Try it:
Could the lines from the line bearing "pyautogui.click(x=<x>, y=<y>)" to the end of the records below be copied exactly, with the pictures left out and no other lines added?

[Records from a dataset]
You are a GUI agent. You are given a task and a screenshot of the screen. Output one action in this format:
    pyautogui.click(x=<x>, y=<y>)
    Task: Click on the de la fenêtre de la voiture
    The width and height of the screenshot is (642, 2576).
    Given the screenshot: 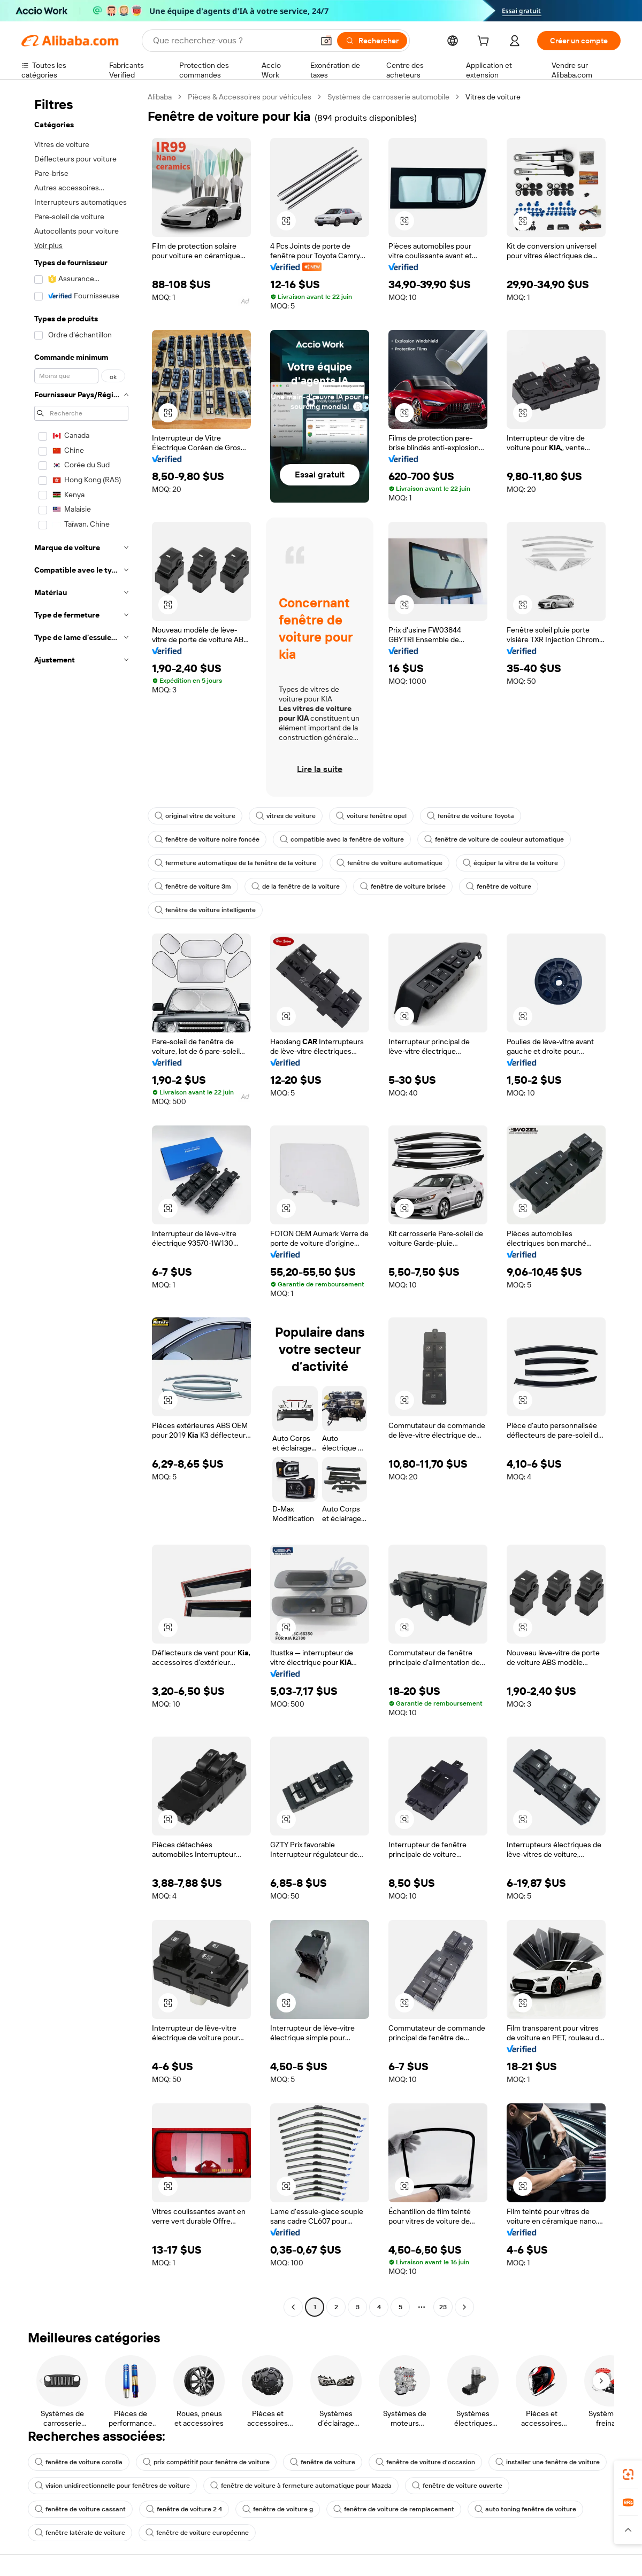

Task answer:
    pyautogui.click(x=<x>, y=<y>)
    Task: Click on the de la fenêtre de la voiture
    The width and height of the screenshot is (642, 2576).
    Given the screenshot: 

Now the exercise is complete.